5 Kasım 2010 Cuma

Islak Kağıtlar


Uzun zamandır dışarıdayım, çıkarken tutuşturduğum kibrit hala yanıyor. Zorda kaldıkça kelimelerimi yakıyorum, cümleler kurup tekrar tutuşturuyorum kül olacak korkusuna mutluluk katıp yakıyorum.

Yakıyorum... Sürekli titriyor ateş, rüzgar bekliyor, kış bekliyor, kar, ayaz onlarcası... Hep kötü şeyler, emekleri tüketmeye çaba edinen şeyler. Yaz bekliyorum, güneş bekliyorum, ısınmayı değil aydınlanmayı bekliyorum.
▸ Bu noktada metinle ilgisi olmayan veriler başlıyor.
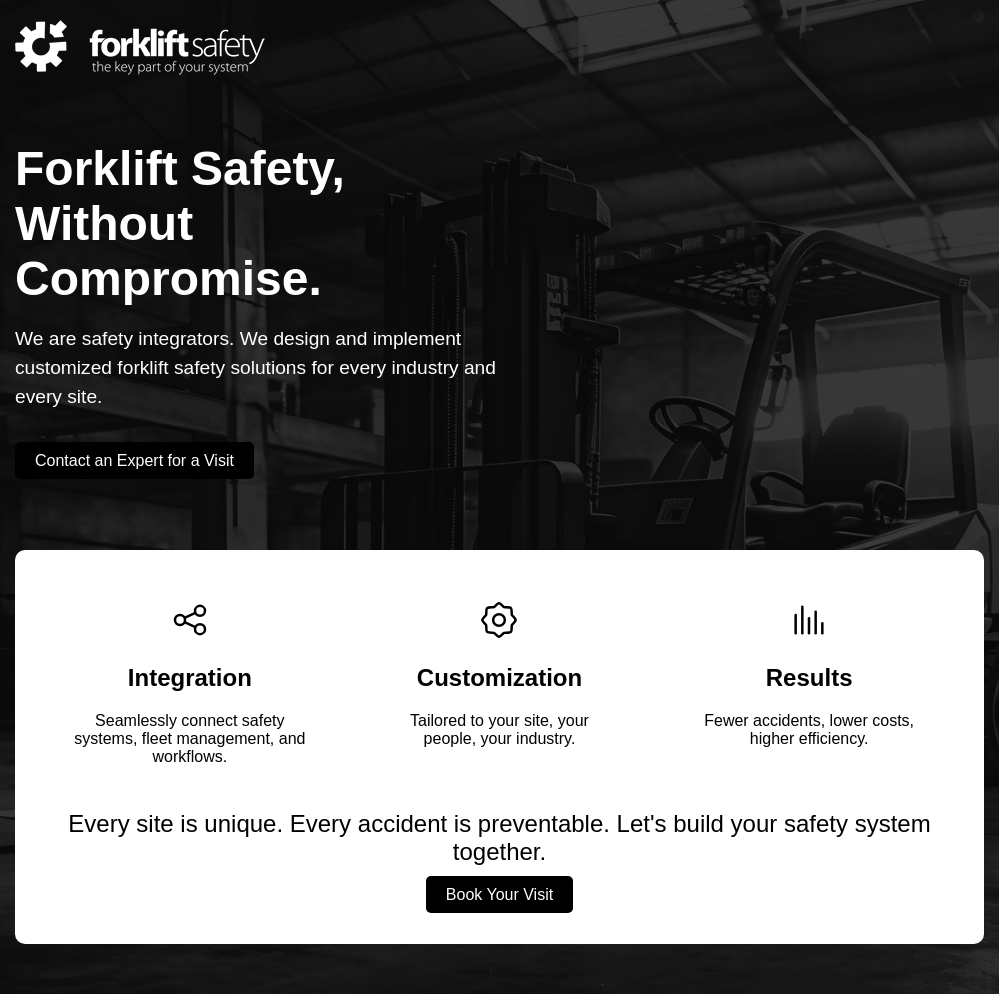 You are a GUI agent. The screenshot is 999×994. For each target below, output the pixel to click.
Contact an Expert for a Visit (134, 460)
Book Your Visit (499, 894) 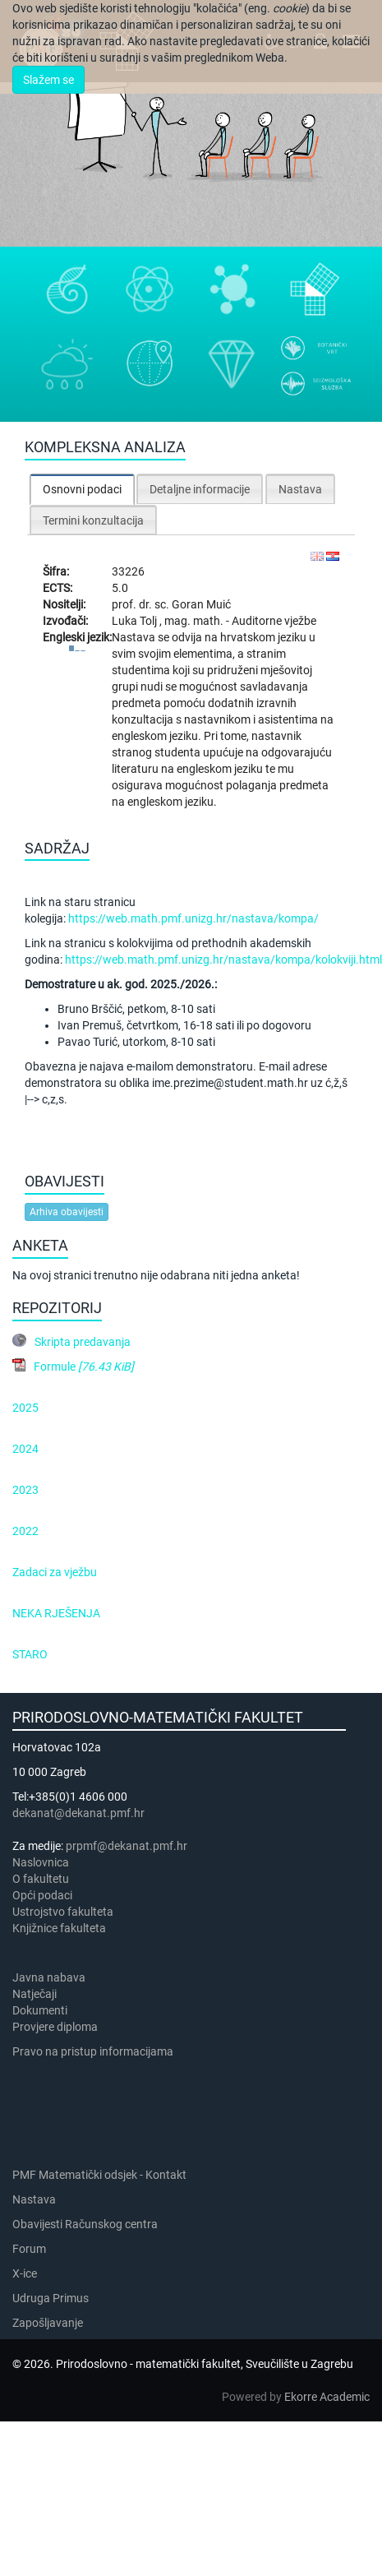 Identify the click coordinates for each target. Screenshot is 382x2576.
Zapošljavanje (47, 2322)
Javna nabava (48, 1977)
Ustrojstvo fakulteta (62, 1911)
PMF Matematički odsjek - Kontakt (99, 2174)
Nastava (34, 2199)
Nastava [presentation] (300, 489)
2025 (25, 1407)
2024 (25, 1448)
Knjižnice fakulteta (59, 1928)
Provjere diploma (55, 2026)
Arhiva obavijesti (67, 1212)
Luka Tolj (135, 620)
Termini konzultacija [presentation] (93, 520)
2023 (25, 1489)
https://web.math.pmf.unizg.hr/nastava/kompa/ (193, 918)
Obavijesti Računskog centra (85, 2224)
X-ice (24, 2273)
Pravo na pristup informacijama (95, 2051)
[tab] (82, 489)
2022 (25, 1531)
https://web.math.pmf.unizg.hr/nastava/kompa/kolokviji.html (223, 959)
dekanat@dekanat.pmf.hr (78, 1813)
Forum (29, 2248)
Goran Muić (201, 604)
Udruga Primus (50, 2298)
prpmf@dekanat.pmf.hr (126, 1845)
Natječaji (34, 1993)
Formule (84, 1366)
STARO (30, 1654)
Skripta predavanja (83, 1341)
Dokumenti (39, 2010)
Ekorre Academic (327, 2396)
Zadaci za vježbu (54, 1572)
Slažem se (48, 79)
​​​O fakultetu (40, 1878)
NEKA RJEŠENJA (56, 1613)
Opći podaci (42, 1895)
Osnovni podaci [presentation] (82, 489)
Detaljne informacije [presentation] (200, 489)
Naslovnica (40, 1862)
Bekliyorum... Bir fikir ofisinin kartını, bir çıkar yolun rehberini, o yolu gidecek sabrı ve yolda ölmeyecek kadar garanti verilmesini bekliyorum. Dokunmak, tatmak aslında görebilmek.

Kendi gözlerimle, görebilmek. Sığ olanı, derin olanı, boğulma çizgisini ve yaşamla ölüm arasında var olan çizgiyi görebilmek istiyorum. Biriktirip o çizgileri kareler, diktörtgenler, üçgenler yapmayı, üretmeyi, sonra da ürettiğimi görebilmeyi istiyorum. Bakalım nasıl oluyor kendi dünyam yine kendi ellerimden çıktığında.

Yakıyorum, sonu ucu belli olmayan bir savaşa kelimeler yakıyorum. Barış için yakıp, barış için yanıyorum. Barışı beklemiyorum, savaşı anlayamamışken.